Suara lain berganti, terus menerus berbeda. Hingga dia membuka sedikit kelopak mata menyesuaikan cahaya redup, menyisakan kebimbangan panjang yang menyedihkan.

"Baiklah, tuan Pond Naravit sudah sadar. Tolong pastikan perawatannya, dan tambahkan obat ini"

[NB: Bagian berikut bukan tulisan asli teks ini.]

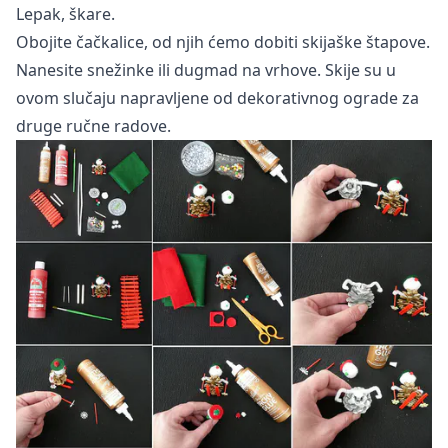
Lepak, škare.
Obojite čačkalice, od njih ćemo dobiti skijaške štapove.
Nanesite snežinke ili dugmad na vrhove. Skije su u
ovom slučaju napravljene od dekorativnog ograde za
druge ručne radove.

Sayup-sayup terdengar, Pond merasa pening luar biasa. Mencoba membuka mulut, menyampaikan kata. Namun, belum sanggup.

"Tuan Pond?" Bibi Chai mendekat, mengusap bahu pria tegap itu dengan wajah nanar.

"Phuwin... Leon..."

"Tuan, beristirahatlah..." Jawabnya dengan tenang.

Pond mengatupkan bibir, air matanya mengalir. Suara wanita paruh baya itu ringan, hampir tak bernada seolah menegaskan bahwa permintaan maaf darinya tak pernah bisa mengubah keadaan.

Gerak badan yang tak bisa sempurna, mencoba mengangkat satu tangannya memohon menarik lengan wanita itu. Pond memejam, mencoba kembali berucap. "Phuwin... Leon..."

"Aku tak bisa bicara tentang apapun" potongnya dengan cepat, cekatan "tapi tentang kondisi anda, saya berjanji tuan muda akan mengetahuinya"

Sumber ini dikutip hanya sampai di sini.